PALERMO: GIOVANE PREDATORE ARRESTATO PER  FURTO AGGRAVATO IN CONCORSO SU AUTO



I Carabinieri del Nucleo Radiomobile hanno tratto in arresto con l’accusa di furto aggravato in concorso G. A. , nato a Palermo classe 1993, residente in Via Pietro D’Alvise.
I fatti sono avvenuti alle ore 22 circa in questa via Marco Fanno, quando l’operatore della Centrale Operativa invia una pattuglia del Nucleo Radiomobile segnalando un furto in atto su autovettura Fiat Uno.
Giunti immediatamente sul posto, i militari notavano tre persone accovacciate accanto all’autovettura che alla vista dei Carabinieri si davano alla fuga. Due dei soggetti riuscivano a far perdere le proprie tracce allontanandosi repentinamente, mentre l’altro complice saliva a bordo di una SMART prendendo la direzione di marcia Piazza S. Bolivar.
Comunicato via radio quanto accertato, l’autovettura SMART, veniva bloccata subito dopo all’altezza della piazza S. Bolivar dove a bordo veniva identificato GRAFFEO Alessandro riconosciuto dai militari.
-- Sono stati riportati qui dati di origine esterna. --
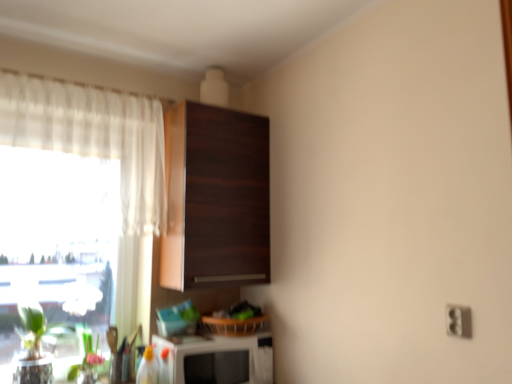 Question: Should I look upward or downward to see white plastic electric outlet at lower right?

Choices:
 (A) up
 (B) down

Answer: (B)

Question: Is green matte plant at lower left surrounding white plastic electric outlet at lower right?

Choices:
 (A) no
 (B) yes

Answer: (A)

Question: Does green matte plant at lower left have a greater width compared to white plastic electric outlet at lower right?

Choices:
 (A) no
 (B) yes

Answer: (B)

Question: Is green matte plant at lower left further to camera compared to white plastic electric outlet at lower right?

Choices:
 (A) no
 (B) yes

Answer: (B)

Question: Is green matte plant at lower left taller than white plastic electric outlet at lower right?

Choices:
 (A) no
 (B) yes

Answer: (B)

Question: Does green matte plant at lower left have a lesser width compared to white plastic electric outlet at lower right?

Choices:
 (A) no
 (B) yes

Answer: (A)

Question: Can you confirm if green matte plant at lower left is shorter than white plastic electric outlet at lower right?

Choices:
 (A) yes
 (B) no

Answer: (B)

Question: Does white plastic electric outlet at lower right have a smaller size compared to green matte plant at lower left?

Choices:
 (A) yes
 (B) no

Answer: (A)

Question: Can you confirm if white plastic electric outlet at lower right is taller than green matte plant at lower left?

Choices:
 (A) no
 (B) yes

Answer: (A)

Question: Is white plastic electric outlet at lower right not within green matte plant at lower left?

Choices:
 (A) yes
 (B) no

Answer: (A)

Question: Is white plastic electric outlet at lower right at the right side of green matte plant at lower left?

Choices:
 (A) yes
 (B) no

Answer: (A)

Question: From a real-world perspective, is white plastic electric outlet at lower right positioned under green matte plant at lower left based on gravity?

Choices:
 (A) yes
 (B) no

Answer: (B)

Question: From the image's perspective, is white plastic electric outlet at lower right on top of green matte plant at lower left?

Choices:
 (A) no
 (B) yes

Answer: (B)

Question: Are white plastic electric outlet at lower right and white sheer curtain at left making contact?

Choices:
 (A) no
 (B) yes

Answer: (A) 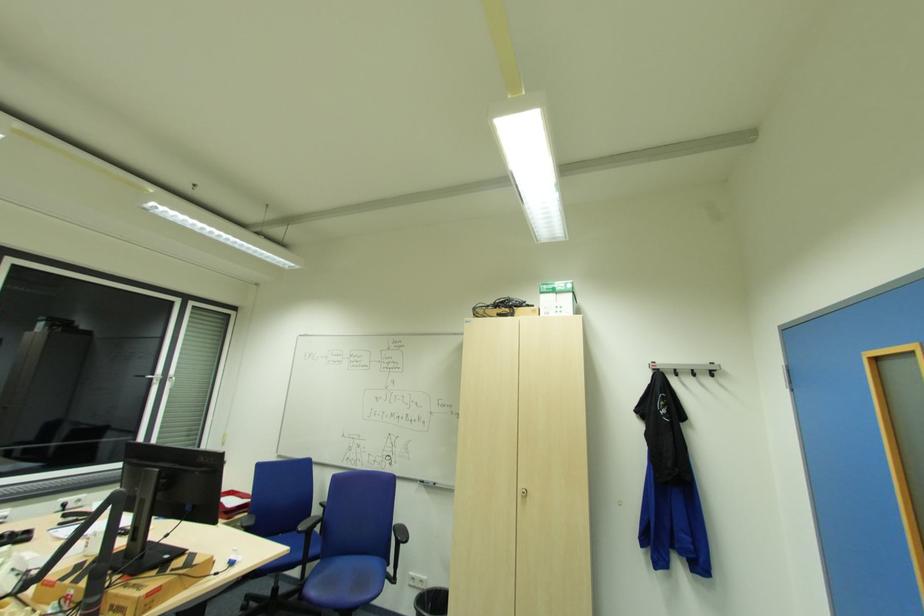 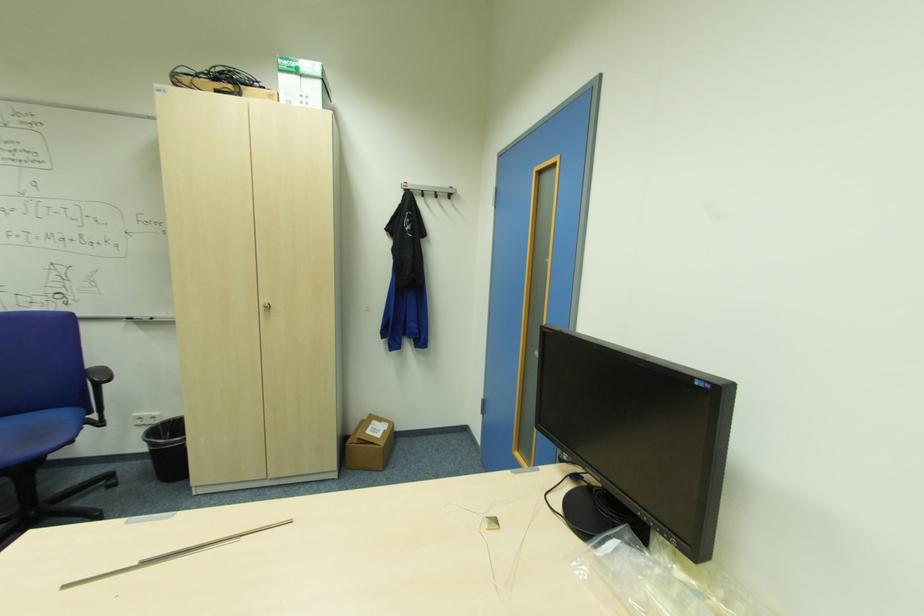 In the second image, find the point that corresponds to the point at 548,290 in the first image.

(287, 69) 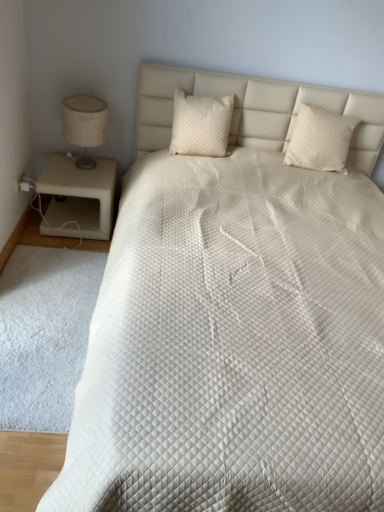 This screenshot has height=512, width=384. Identify the location of vacant space in beige fabric lampshade at left (from a real-world perspective). (87, 163). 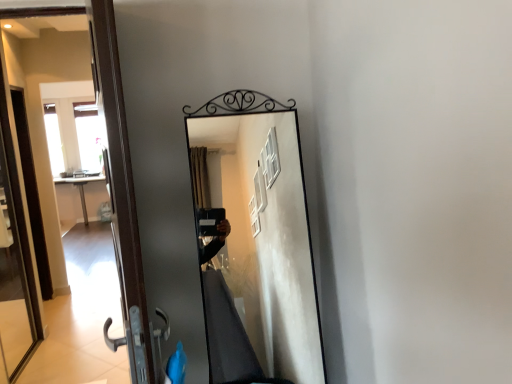 Where is `matte black door at left`? Image resolution: width=512 pixels, height=384 pixels. matte black door at left is located at coordinates (71, 105).

The width and height of the screenshot is (512, 384). Describe the element at coordinates (71, 105) in the screenshot. I see `matte black door at left` at that location.

This screenshot has height=384, width=512. In order to click on matte black door at left in this screenshot , I will do `click(71, 105)`. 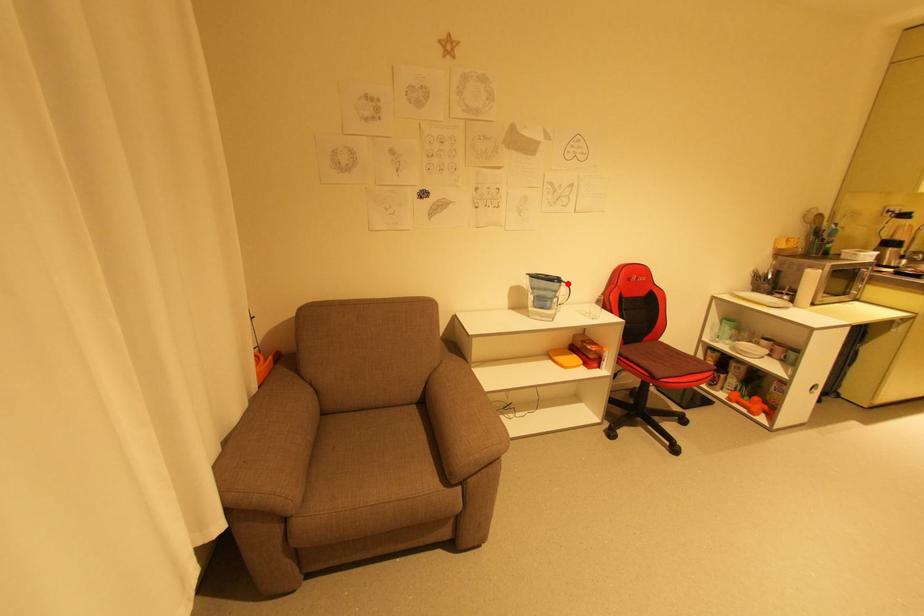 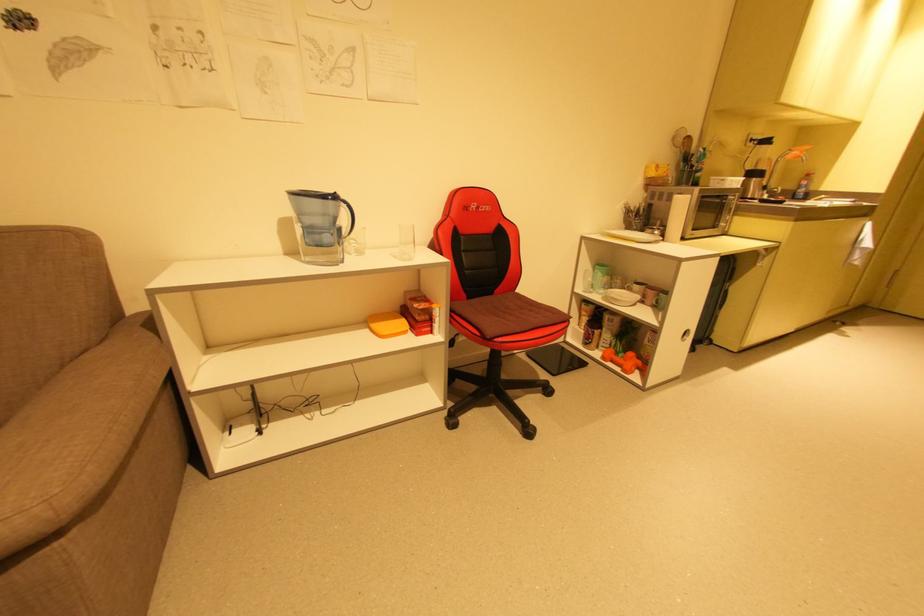 Question: I am providing you with two images of the same scene from different viewpoints. A red point is marked on the first image. Is the red point's position out of view in image 2?

Choices:
 (A) Yes
 (B) No

Answer: (B) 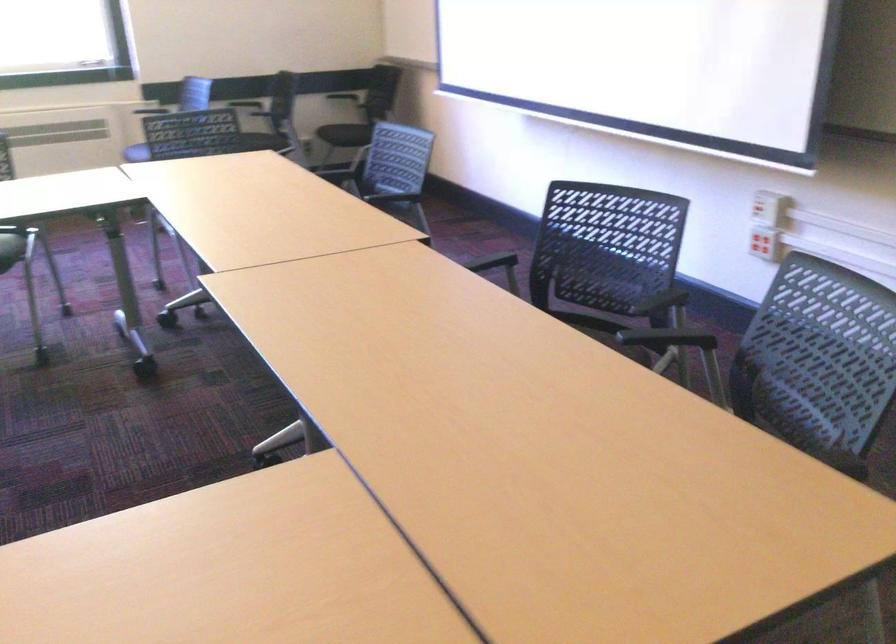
Dalla successiva ispezione eseguita sulla Fiat Punto, si poteva constatare che all’interno dell’abitacolo del veicolo mancavano:  lo stereo ed il suo supporto. Inoltre, si accertava che era stata aspirata della benzina travasata in due fusti per detersivi rinvenuti poggiati sul marciapiede. Sempre all’interno dell’autovettura vi erano altri tre fusti vuoti, in uno all’interno il tubo in plastica per aspirare il carburante, pronto per essere riempito.
Sullo stesso marciapiede lato sinistro e precisamente all’altezza della ruota posteriore sinistra della Fiat Uno, si rinveniva altresì un giravite con manico di colore nero verosimilmente utilizzato per smontare  il galleggiante del serbatoio della benzina ed una torcia a luci led in alluminio, perfettamente funzionante, posti sotto sequestro.
La benzina asportata risultata essere pari a litri sei circa, restituita al legittimo proprietario dopo che lo stesso ha presentato regolare denuncia di furto in Caserma.  
GRAFFEO tradotto in Caserma veniva dichiarato in arresto con l’accusa di furto aggravato in concorso.
Sono in corso indagini dei Carabinieri del Nucleo Radiomobile di Palermo, per identificare gli altri due complici.